*WORK ORDER*.
Repeat every record exactly, omitting the pictures.

(Page images and extracted text)
• • • • •
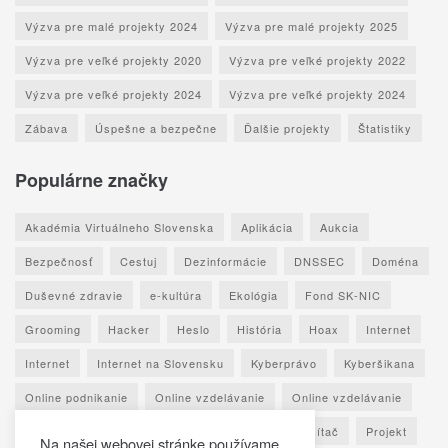
Výzva pre malé projekty 2024
Výzva pre malé projekty 2025
Výzva pre veľké projekty 2020
Výzva pre veľké projekty 2022
Výzva pre veľké projekty 2024
Výzva pre veľké projekty 2024
Zábava
Úspešne a bezpečne
Ďalšie projekty
Štatistiky
Populárne značky
Akadémia Virtuálneho Slovenska
Aplikácia
Aukcia
Bezpečnosť
Cestuj
Dezinformácie
DNSSEC
Doména
Duševné zdravie
e-kultúra
Ekológia
Fond SK-NIC
Grooming
Hacker
Heslo
História
Hoax
Internet
Internet
Internet na Slovensku
Kyberprávo
Kyberšikana
Online podnikanie
Online vzdelávanie
Online vzdelávanie
Osobné údaje
Otestuj sa
Phishing
Počítač
Projekt
Na našej webovej stránke používame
• • • • •
*ANSWER TO THIS EXERCISE*.
Výzva pre malé projekty 2024
Výzva pre malé projekty 2025
Výzva pre veľké projekty 2020
Výzva pre veľké projekty 2022
Výzva pre veľké projekty 2024
Výzva pre veľké projekty 2024
Zábava
Úspešne a bezpečne
Ďalšie projekty
Štatistiky
Populárne značky
Akadémia Virtuálneho Slovenska
Aplikácia
Aukcia
Bezpečnosť
Cestuj
Dezinformácie
DNSSEC
Doména
Duševné zdravie
e-kultúra
Ekológia
Fond SK-NIC
Grooming
Hacker
Heslo
História
Hoax
Internet
Internet
Internet na Slovensku
Kyberprávo
Kyberšikana
Online podnikanie
Online vzdelávanie
Online vzdelávanie
Osobné údaje
Otestuj sa
Phishing
Počítač
Projekt
Na našej webovej stránke používame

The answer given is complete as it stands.